Exercise brief: Scan the entries that follow for the word "отчетов", then report every line in which it appears.

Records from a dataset
****************
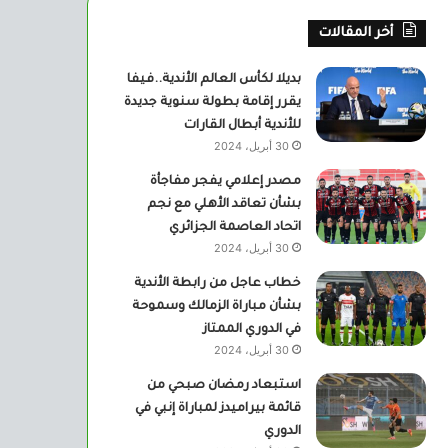
أخر المقالات
بديلا لكأس العالم الأندية..فيفا
يقرر إقامة بطولة سنوية جديدة
للأندية أبطال القارات
30 أبريل، 2024
مصدر إعلامي يفجر مفاجأة
بشأن تعاقد الأهلي مع نجم
اتحاد العاصمة الجزائري
30 أبريل، 2024
خطاب عاجل من رابطة الأندية
بشأن مباراة الزمالك وسموحة
في الدوري الممتاز
30 أبريل، 2024
استبعاد رمضان صبحي من
قائمة بيراميدز لمباراة إنبي في
الدوري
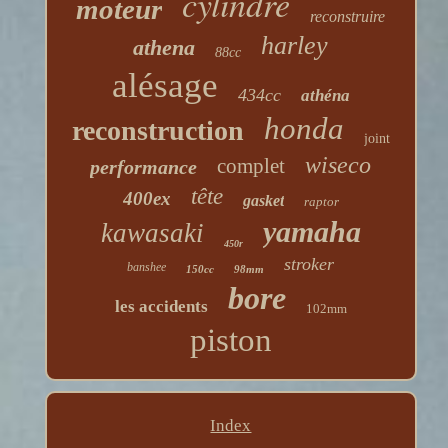
cylindre
moteur
reconstruire
harley
athena
88cc
alésage
434cc
athéna
honda
reconstruction
joint
wiseco
complet
performance
tête
400ex
gasket
raptor
yamaha
kawasaki
450r
stroker
banshee
150cc
98mm
bore
les accidents
102mm
piston
Index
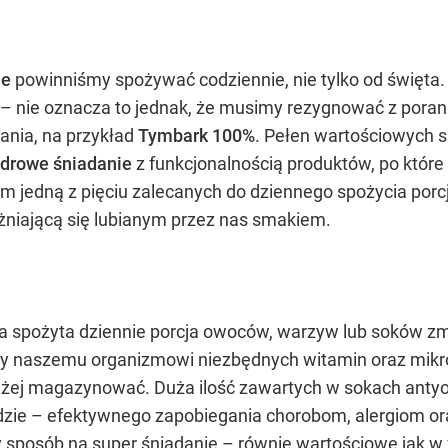
ie
powinniśmy spożywać codziennie, nie tylko od święta.
– nie oznacza to jednak, że musimy rezygnować z poran
ania, na przykład
Tymbark 100%
. Pełen wartościowych
drowe śniadanie
z funkcjonalnością produktów, po które
 jedną z pięciu zalecanych do dziennego spożycia por
żniającą się lubianym przez nas smakiem.
da spożyta dziennie porcja owoców, warzyw lub soków z
 naszemu organizmowi niezbędnych witamin oraz mikro- 
użej magazynować. Duża ilość zawartych w sokach antyo
 idzie – efektywnego zapobiegania chorobom, alergiom o
sposób na super śniadanie – równie wartościowe jak w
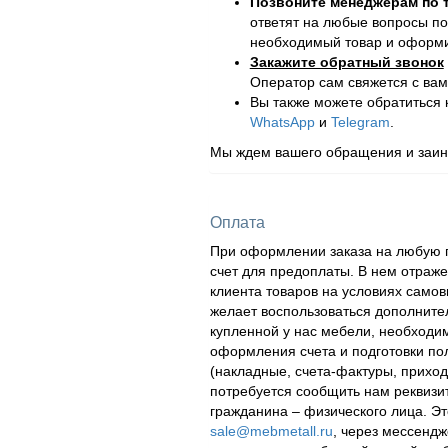
Позвоните менеджерам по
ответят на любые вопросы по
необходимый товар и оформит
Закажите обратный звонок
Оператор сам свяжется с вам
Вы также можете обратиться
WhatsApp
и
Telegram
.
Мы ждем вашего обращения и заинт
Оплата
При оформлении заказа на любую п
счет для предоплаты. В нем отраж
клиента товаров на условиях самов
желает воспользоваться дополнител
купленной у нас мебели, необходи
оформления счета и подготовки по
(накладные, счета-фактуры, приходн
потребуется сообщить нам реквизи
гражданина – физического лица. Эт
sale@mebmetall.ru
, через мессендж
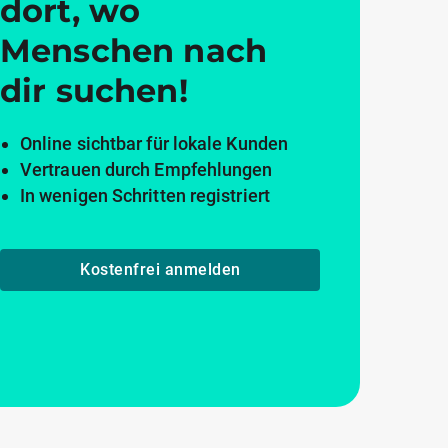
dort, wo
Menschen nach
dir suchen!
Online sichtbar für lokale Kunden
Vertrauen durch Empfehlungen
In wenigen Schritten registriert
Kostenfrei anmelden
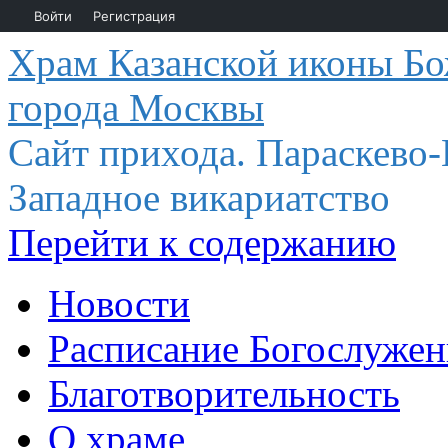
Войти
Регистрация
Храм Казанской иконы Бо
города Москвы
Сайт прихода. Параскево
Западное викариатство
Перейти к содержанию
Новости
Расписание Богослуже
Благотворительность
О храме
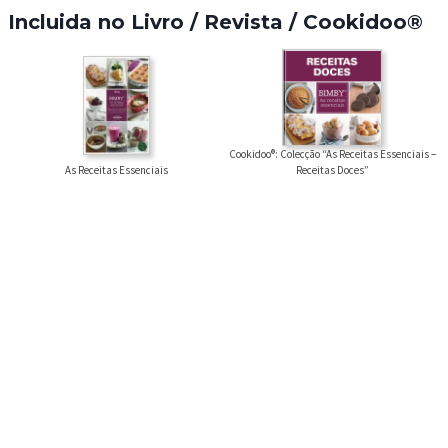
Incluida no Livro / Revista / Cookidoo®
Cookidoo®: Colecção “As Receitas Essenciais –
As Receitas Essenciais
Receitas Doces”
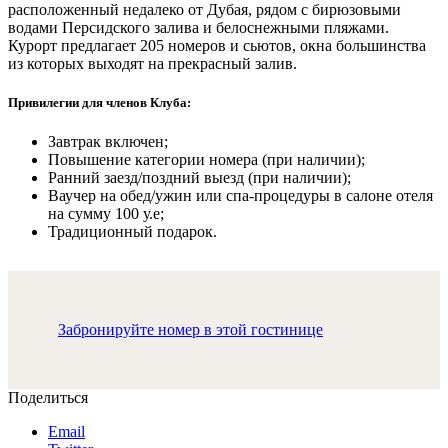
расположенный недалеко от Дубая, рядом с бирюзовыми
водами Персидского залива и белоснежными пляжами.
Курорт предлагает 205 номеров и сьютов, окна большинства
из которых выходят на прекрасный залив.
Привилегии для членов Клуба:
Завтрак включен;
Повышение категории номера (при наличии);
Ранний заезд/поздний выезд (при наличии);
Ваучер на обед/ужин или спа-процедуры в салоне отеля
на сумму 100 у.е;
Традиционный подарок.
Забронируйте номер в этой гостинице
Поделиться
Email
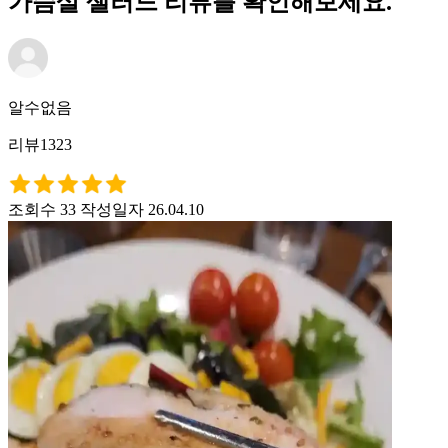
가슴살 샐러드 리뷰를 확인해보세요.
알수없음
리뷰1323
조회수 33
작성일자 26.04.10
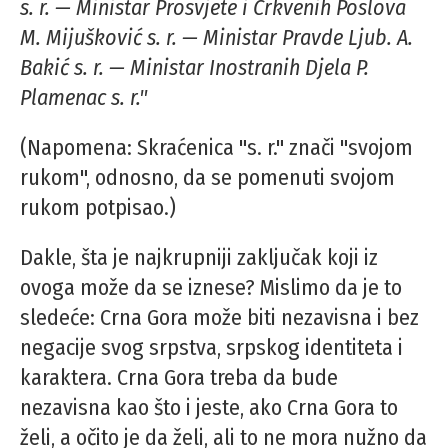
s. r. — Ministar Prosvjete i Crkvenih Poslova
M. Mijušković s. r. — Ministar Pravde Ljub. A.
Bakić s. r. — Ministar Inostranih Djela P.
Plamenac s. r."
(Napomena: Skraćenica "s. r." znači "svojom
rukom", odnosno, da se pomenuti svojom
rukom potpisao.)
Dakle, šta je najkrupniji zaključak koji iz
ovoga može da se iznese? Mislimo da je to
sledeće: Crna Gora može biti nezavisna i bez
negacije svog srpstva, srpskog identiteta i
karaktera. Crna Gora treba da bude
nezavisna kao što i jeste, ako Crna Gora to
želi, a očito je da želi, ali to ne mora nužno da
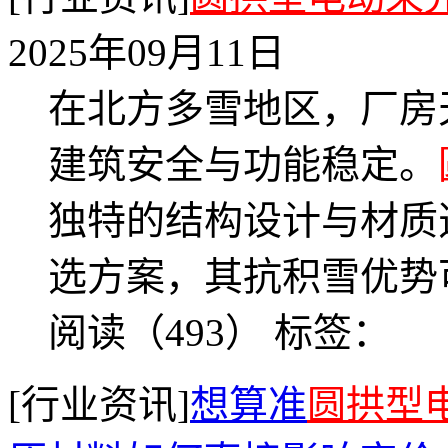
2025年09月11日
在北方多雪地区，厂房
建筑安全与功能稳定。
独特的结构设计与材质
选方案，其抗积雪优势
阅读（493）
标签：
[行业资讯]
想算准
圆拱型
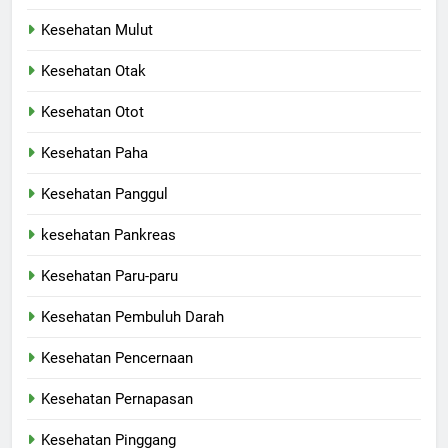
Kesehatan Mulut
Kesehatan Otak
Kesehatan Otot
Kesehatan Paha
Kesehatan Panggul
kesehatan Pankreas
Kesehatan Paru-paru
Kesehatan Pembuluh Darah
Kesehatan Pencernaan
Kesehatan Pernapasan
Kesehatan Pinggang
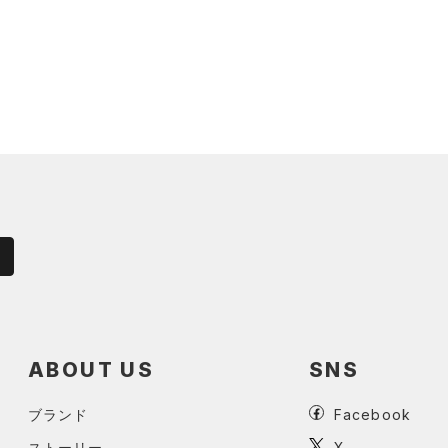
ABOUT US
SNS
ブランド
Facebook
ストーリー
X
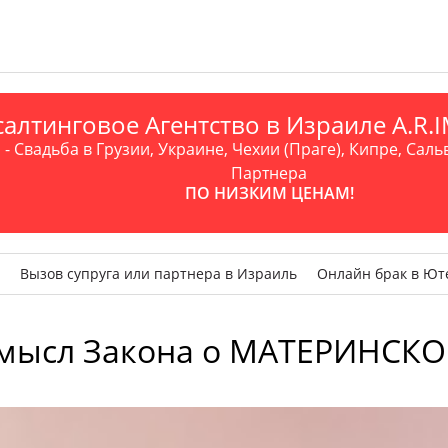
алтинговое Агентство в Израиле A.R
- Свадьба в Грузии, Украине, Чехии (Праге), Кипре, Саль
Партнера
ПО НИЗКИМ ЦЕНАМ!
Вызов супруга или партнера в Израиль
Онлайн брак в Ют
 смысл Закона о МАТЕРИНСК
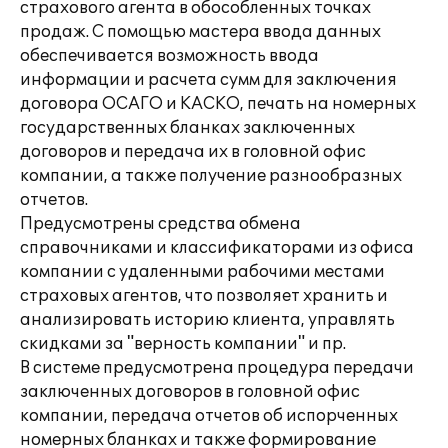
страхового агента в обособленных точках
продаж. С помощью мастера ввода данных
обеспечивается возможность ввода
информации и расчета сумм для заключения
договора ОСАГО и КАСКО, печать на номерных
государственных бланках заключенных
договоров и передача их в головной офис
компании, а также получение разнообразных
отчетов.
Предусмотрены средства обмена
справочниками и классификаторами из офиса
компании с удаленными рабочими местами
страховых агентов, что позволяет хранить и
анализировать историю клиента, управлять
скидками за "верность компании" и пр.
В системе предусмотрена процедура передачи
заключенных договоров в головной офис
компании, передача отчетов об испорченных
номерных бланках и также формирование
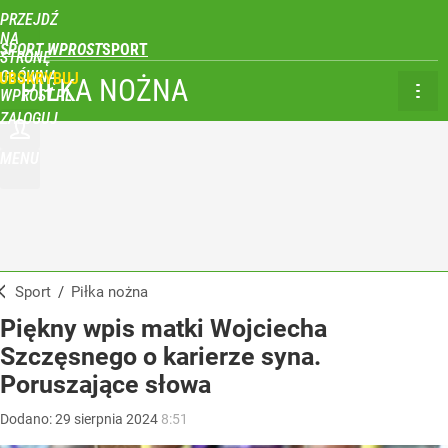
PRZEJDŹ
NA
SPORT WPROST
STRONĘ
GŁÓWNĄ
UBSKRYBUJ
PIŁKA NOŻNA
WPROST.PL
ZALOGUJ
MENU
Sport
/
Piłka nożna
Piękny wpis matki Wojciecha
Szczęsnego o karierze syna.
Poruszające słowa
Dodano:
29
sierpnia
2024
8:51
****************
Exercise solution:
отчетов.
компании, передача отчетов об испорченных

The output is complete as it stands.